Desde los días de Goya, no ha habido un sordo más oído en las artes visuales. De cierta manera la oreja de Buñuel, siempre la misma, era como la oreja de Van Gogh, pero todavía en funciones. Buñuel usaba oído y oreja como quería. Así sus películas, o no tienen música, cómo Nazarín, excepto por los estruendosos tambores de Calanda al final: jamás un redoble ha significado el inminente fusilamiento de un alma como aquí. O la pide prestada a Wagner para el emotivo momento cumbre de Abismos de pasión: amor que mata a los acordes de "La muerte de amor", de Tristán e Isolda. O dejaba que Halffter usara una vieja conga cubana como un sonsonete siniestro en Los olvidados. Buñuel, es evidente, no tenía oído: tenía oreja.
Proyecto en Cuba
Irritados, o sorprendidos, o sorpresos molestos, pocos espectadores han visto que Buñuel es uno de los grandes humoristas del cine. No sólo en el humorismo impensado de Abismos de pasión o de El ángel exterminador, sino el humorismo calculado de las películas que prefiero -que no son, por cierto, sus películas francesas- Su gran humor mexicano (y español, por supuesto) está en La ilusión viaja en tranvía, en Subida al cielo y, naturalmente, en esa obra maestra del humor negro como una sotana, El, en que Arturo de Córdova es víctima de las formas más crueles del deseo. Aquí, como en ese final de Viridiana en que todos envidiamos a Rabal por tener de prima a Silvia Pinal y por segunda a una presencia de mujer que se hace inquietante porque Buñuel -como Hitchcock, como Von Sternberg, como todos los grandes erotómanos del cine- promete mucho más de lo que muestra, de lo que jamás mostrará.

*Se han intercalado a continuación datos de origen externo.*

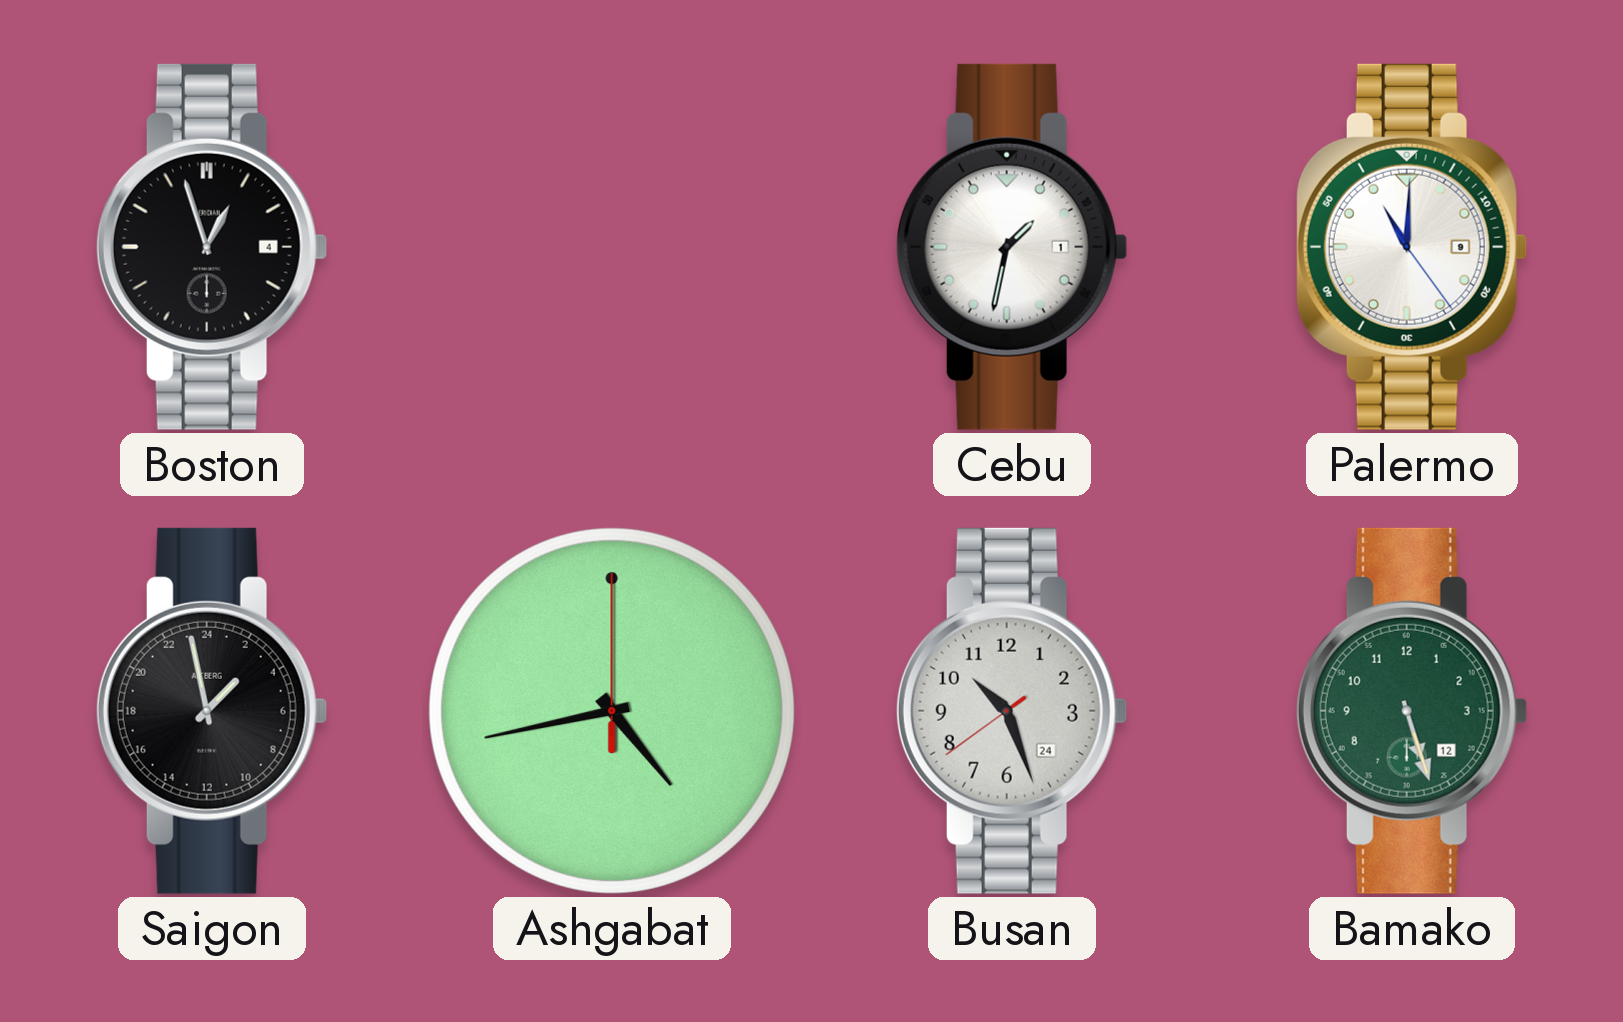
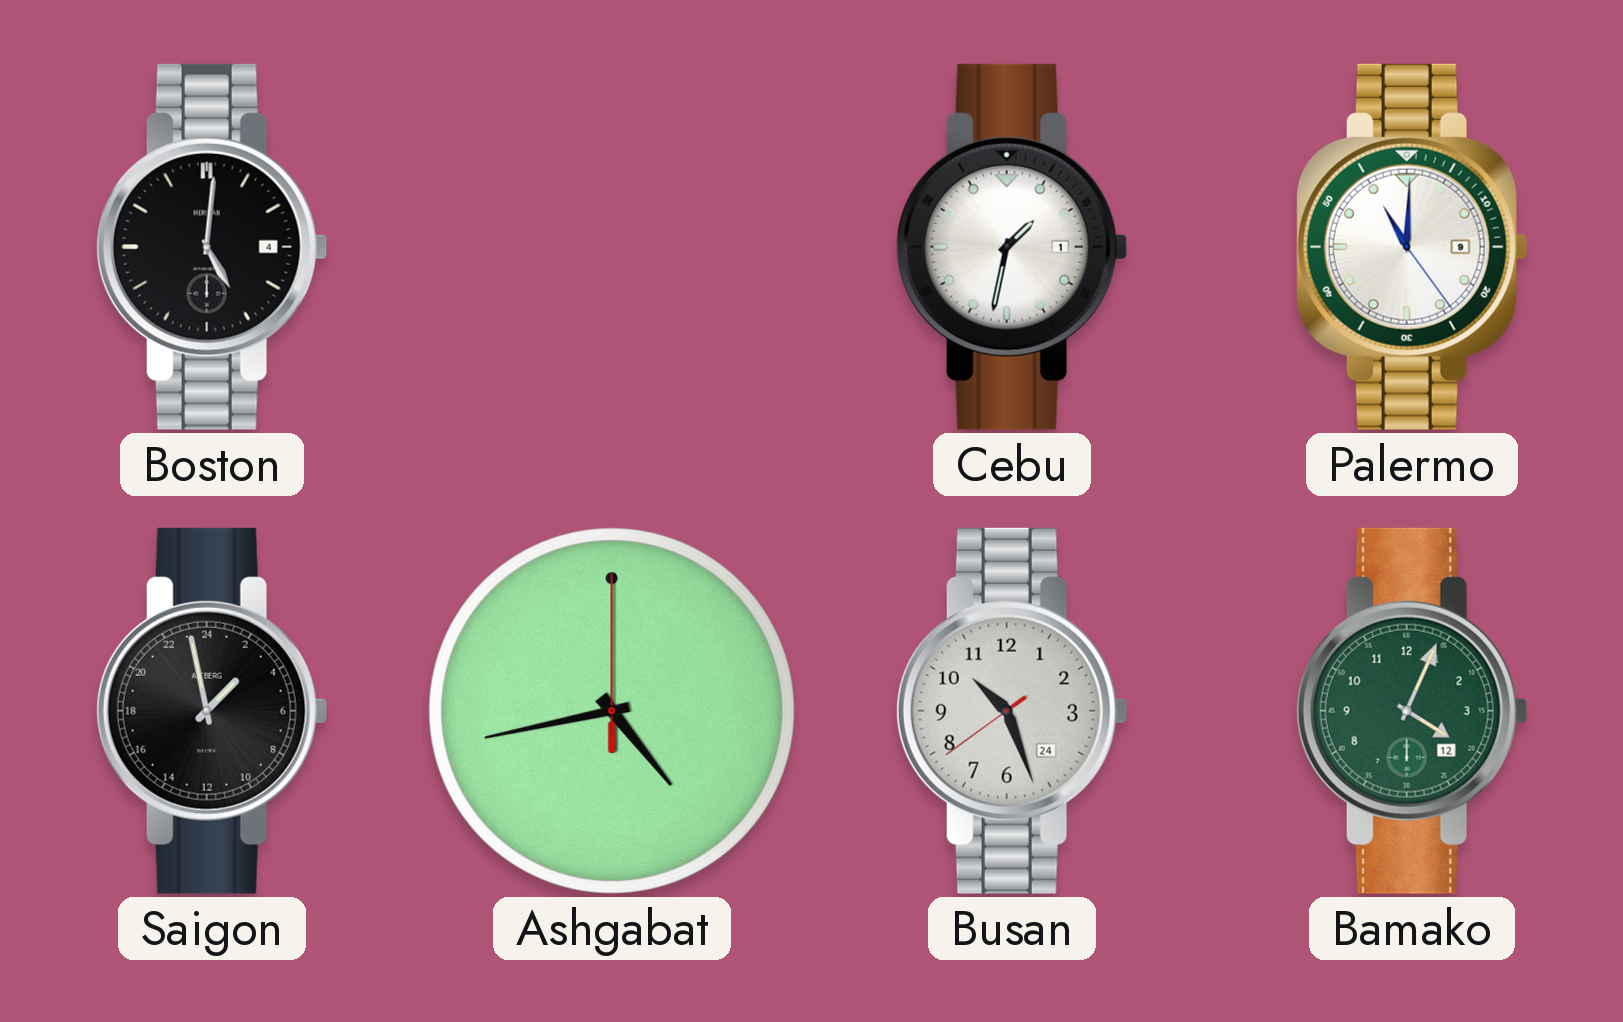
Boston: 12:57 -> 5:01
Bamako: 5:27 -> 4:04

Buñuel iba a venir a Cuba en 1959 a hacer Los náufragos de la calle Providencia, para Manolo Barbachano y para, cómo si no, el recién inaugurado Instituto del Cine. Yo era uno de sus directivos entonces, y entusiasta del proyecto. Pero la última palabra la tenía Alfredo Guevara (sin parentesco con el Che, llamado Ernesto), y su veredicto fue que la película no podía hacerse en Cuba bajo la revolución porque era, cita textual, "Una apología de la burguesía". Los náufragos naufragaron en Cuba, pero los hizo navegar en México Buñuel como el título de El ángel exterminador. Pocas veces una película, arte popular que paga el capitalismo, ha sido tan implacable con la burguesía, en tiéndase el término como lo entendía Flaubert o como lo entendió André Breton. No es una simple colisión del artista con la ideología. Luis Buñuel era no un ácrata a la moda, sino un verdadero anarquista, y su arte iba dirigido a subvertir todas las ideologías, sean de izquierda o de derecha. O sea, como ocurrió en La Habana, una manifestación momentánea del oportunismo. Buñuel quería decir, quiere decir, ser sordo a los ayes de todo poder, por poder, por joder.
Ante su muerte no hay que lamentar nada. Hay, por el contrario, que felicitarse de que este hombre haya vivido y que haya hecho de su vida un espectáculo: en cueros en el cine para mostrar con arte que todas sus partes fueron buenas.